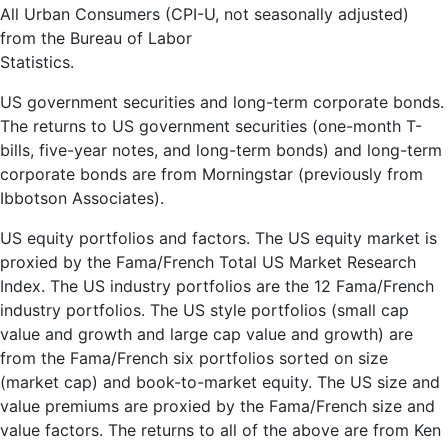
All Urban Consumers (CPI-U, not seasonally adjusted)
from the Bureau of Labor
Statistics.
US government securities and long-term corporate bonds.
The returns to US government securities (one-month T-
bills, five-year notes, and long-term bonds) and long-term
corporate bonds are from Morningstar (previously from
Ibbotson Associates).
US equity portfolios and factors. The US equity market is
proxied by the Fama/French Total US Market Research
Index. The US industry portfolios are the 12 Fama/French
industry portfolios. The US style portfolios (small cap
value and growth and large cap value and growth) are
from the Fama/French six portfolios sorted on size
(market cap) and book-to-market equity. The US size and
value premiums are proxied by the Fama/French size and
value factors. The returns to all of the above are from Ken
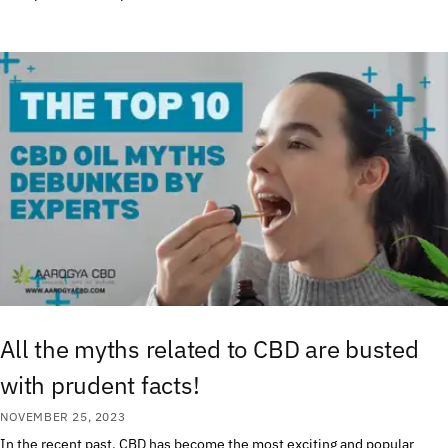
All the myths related to CBD are busted
with prudent facts!
NOVEMBER 25, 2023
In the recent past, CBD has become the most exciting and popular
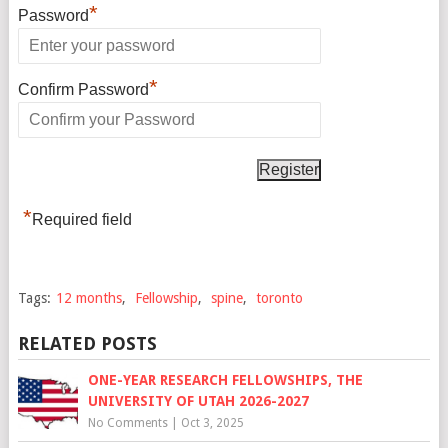
*
Password
*
Confirm Password
*
Required field
Tags:
12 months
,
Fellowship
,
spine
,
toronto
RELATED POSTS
ONE-YEAR RESEARCH FELLOWSHIPS, THE
UNIVERSITY OF UTAH 2026-2027
No Comments
|
Oct 3, 2025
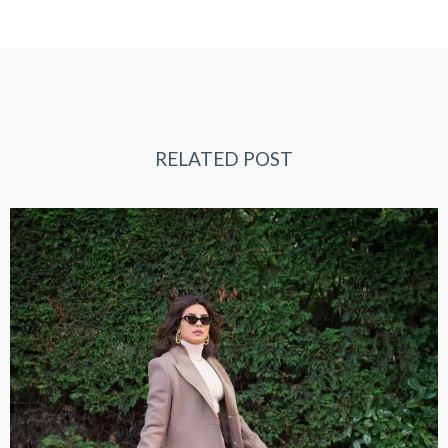
RELATED POST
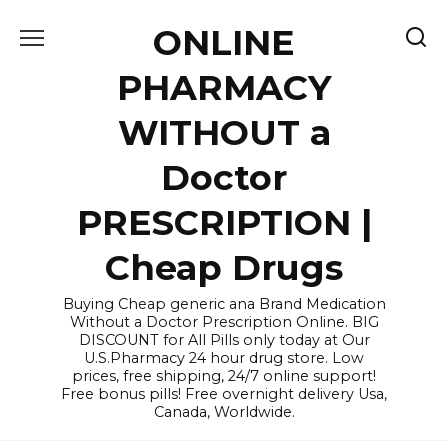
Skip
ONLINE
to
content
PHARMACY
WITHOUT a
Doctor
PRESCRIPTION |
Cheap Drugs
Buying Cheap generic ana Brand Medication
Without a Doctor Prescription Online. BIG
DISCOUNT for All Pills only today at Our
U.S.Pharmacy 24 hour drug store. Low
prices, free shipping, 24/7 online support!
Free bonus pills! Free overnight delivery Usa,
Canada, Worldwide.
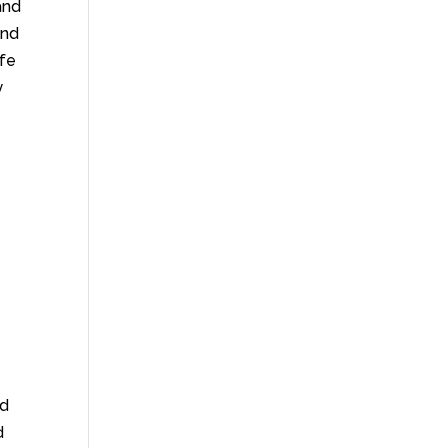
and
and
afe
y
nd
d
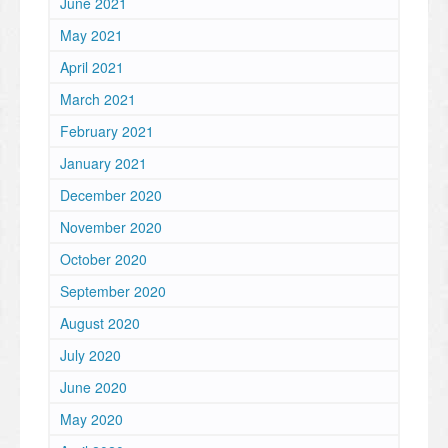
June 2021
May 2021
April 2021
March 2021
February 2021
January 2021
December 2020
November 2020
October 2020
September 2020
August 2020
July 2020
June 2020
May 2020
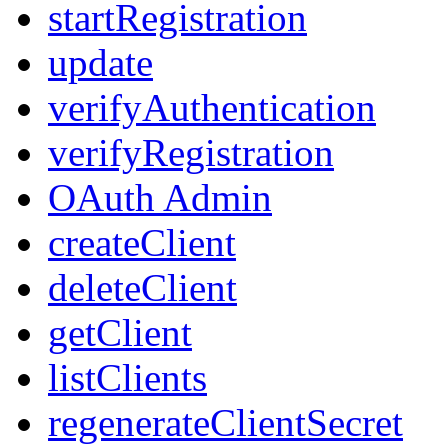
startRegistration
update
verifyAuthentication
verifyRegistration
OAuth Admin
createClient
deleteClient
getClient
listClients
regenerateClientSecret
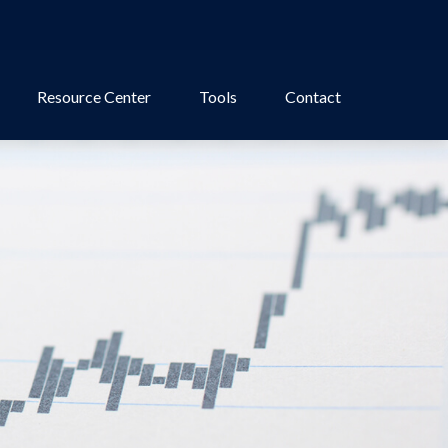
Resource Center
Tools
Contact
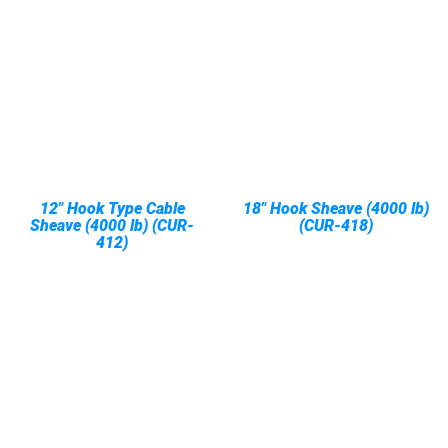
12" Hook Type Cable
18" Hook Sheave (4000 lb)
Sheave (4000 lb) (CUR-
(CUR-418)
412)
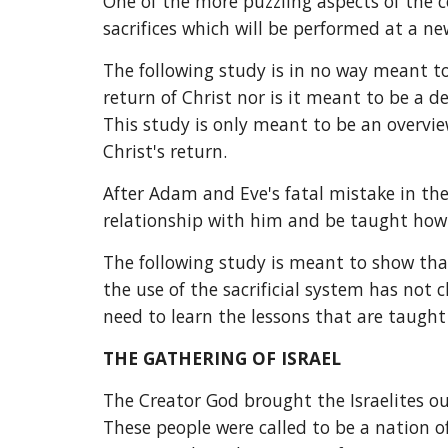
One of the more puzzling aspects of the c
sacrifices which will be performed at a n
The following study is in no way meant to 
return of Christ nor is it meant to be a de
This study is only meant to be an overview
Christ's return.
After Adam and Eve's fatal mistake in th
relationship with him and be taught ho
The following study is meant to show tha
the use of the sacrificial system has no
need to learn the lessons that are taught
THE GATHERING OF ISRAEL
The Creator God brought the Israelites ou
These people were called to be a nation o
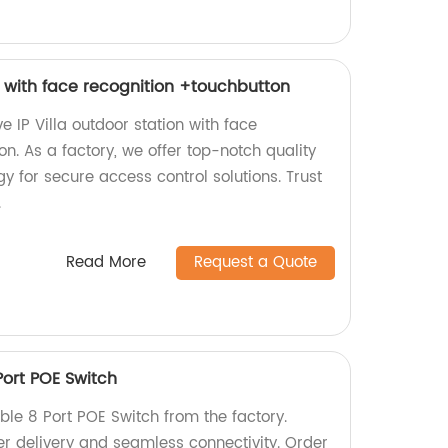
on with face recognition +touchbutton
e IP Villa outdoor station with face
on. As a factory, we offer top-notch quality
 for secure access control solutions. Trust
.
Read More
Request a Quote
Port POE Switch
able 8 Port POE Switch from the factory.
er delivery and seamless connectivity. Order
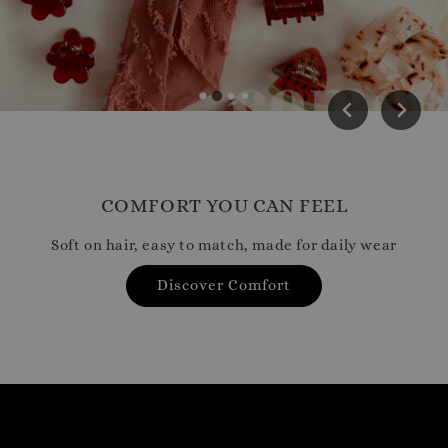
COMFORT YOU CAN FEEL
Soft on hair, easy to match, made for daily wear
Discover Comfort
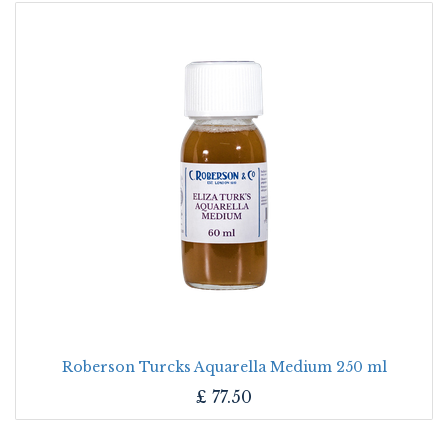
Roberson Turcks Aquarella Medium 250 ml
£
77.50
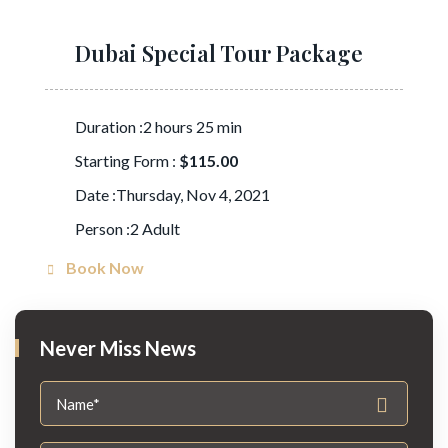
Dubai Special Tour Package
Duration :2 hours 25 min
Starting Form :
$115.00
Date :Thursday, Nov 4, 2021
Person :2 Adult
Book Now
Never Miss News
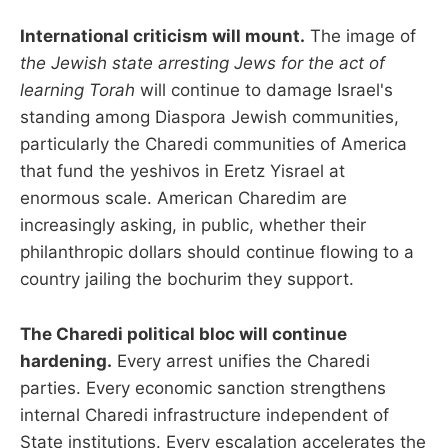
International criticism will mount.
The image of
the Jewish state arresting Jews for the act of
learning Torah
will continue to damage Israel's
standing among Diaspora Jewish communities,
particularly the Charedi communities of America
that fund the yeshivos in Eretz Yisrael at
enormous scale. American Charedim are
increasingly asking, in public, whether their
philanthropic dollars should continue flowing to a
country jailing the bochurim they support.
The Charedi political bloc will continue
hardening.
Every arrest unifies the Charedi
parties. Every economic sanction strengthens
internal Charedi infrastructure independent of
State institutions. Every escalation accelerates the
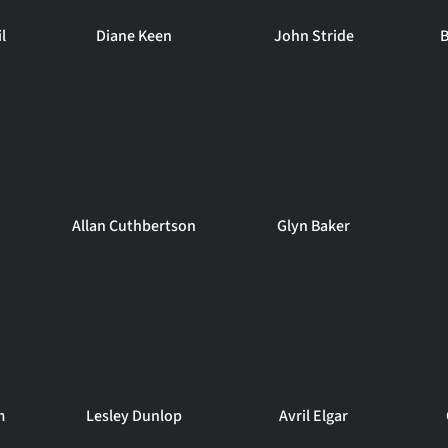
l
Diane Keen
John Stride
B
Allan Cuthbertson
Glyn Baker
m
Lesley Dunlop
Avril Elgar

WHAT TO PRODUCE —
Retype all of the listing above exactly, but keep its pictures out.

EXPECTED ANSWER —
All Urban Consumers (CPI-U, not seasonally adjusted)
from the Bureau of Labor
Statistics.
US government securities and long-term corporate bonds.
The returns to US government securities (one-month T-
bills, five-year notes, and long-term bonds) and long-term
corporate bonds are from Morningstar (previously from
Ibbotson Associates).
US equity portfolios and factors. The US equity market is
proxied by the Fama/French Total US Market Research
Index. The US industry portfolios are the 12 Fama/French
industry portfolios. The US style portfolios (small cap
value and growth and large cap value and growth) are
from the Fama/French six portfolios sorted on size
(market cap) and book-to-market equity. The US size and
value premiums are proxied by the Fama/French size and
value factors. The returns to all of the above are from Ken
All the myths related to CBD are busted
with prudent facts!
NOVEMBER 25, 2023
In the recent past, CBD has become the most exciting and popular
*
Password
*
Confirm Password
*
Required field
Tags:
12 months
,
Fellowship
,
spine
,
toronto
RELATED POSTS
ONE-YEAR RESEARCH FELLOWSHIPS, THE
UNIVERSITY OF UTAH 2026-2027
No Comments
|
Oct 3, 2025
RELATED POST
Skip
ONLINE
to
content
PHARMACY
WITHOUT a
Doctor
PRESCRIPTION |
Cheap Drugs
Buying Cheap generic ana Brand Medication
Without a Doctor Prescription Online. BIG
DISCOUNT for All Pills only today at Our
U.S.Pharmacy 24 hour drug store. Low
prices, free shipping, 24/7 online support!
Free bonus pills! Free overnight delivery Usa,
Canada, Worldwide.
and
and
afe
y
nd
d
June 2021
May 2021
April 2021
March 2021
February 2021
January 2021
December 2020
November 2020
October 2020
September 2020
August 2020
July 2020
June 2020
May 2020
startRegistration
update
verifyAuthentication
verifyRegistration
OAuth Admin
createClient
deleteClient
getClient
listClients
regenerateClientSecret
Resource Center
Tools
Contact
12" Hook Type Cable
18" Hook Sheave (4000 lb)
Sheave (4000 lb) (CUR-
(CUR-418)
412)
One of the more puzzling aspects of the c
sacrifices which will be performed at a n
The following study is in no way meant to 
return of Christ nor is it meant to be a de
This study is only meant to be an overview
Christ's return.
After Adam and Eve's fatal mistake in th
relationship with him and be taught ho
The following study is meant to show tha
the use of the sacrificial system has no
need to learn the lessons that are taught
THE GATHERING OF ISRAEL
The Creator God brought the Israelites ou
These people were called to be a nation o
on with face recognition +touchbutton
e IP Villa outdoor station with face
on. As a factory, we offer top-notch quality
 for secure access control solutions. Trust
.
Read More
Request a Quote
Port POE Switch
able 8 Port POE Switch from the factory.
er delivery and seamless connectivity. Order
COMFORT YOU CAN FEEL
Soft on hair, easy to match, made for daily wear
Discover Comfort
Roberson Turcks Aquarella Medium 250 ml
£
77.50
Dubai Special Tour Package
Duration :2 hours 25 min
Starting Form :
$115.00
Date :Thursday, Nov 4, 2021
Person :2 Adult
Book Now
Never Miss News
International criticism will mount.
The image of
the Jewish state arresting Jews for the act of
learning Torah
will continue to damage Israel's
standing among Diaspora Jewish communities,
particularly the Charedi communities of America
that fund the yeshivos in Eretz Yisrael at
enormous scale. American Charedim are
increasingly asking, in public, whether their
philanthropic dollars should continue flowing to a
country jailing the bochurim they support.
The Charedi political bloc will continue
hardening.
Every arrest unifies the Charedi
parties. Every economic sanction strengthens
internal Charedi infrastructure independent of
State institutions. Every escalation accelerates the
l
Diane Keen
John Stride
B
Allan Cuthbertson
Glyn Baker
m
Lesley Dunlop
Avril Elgar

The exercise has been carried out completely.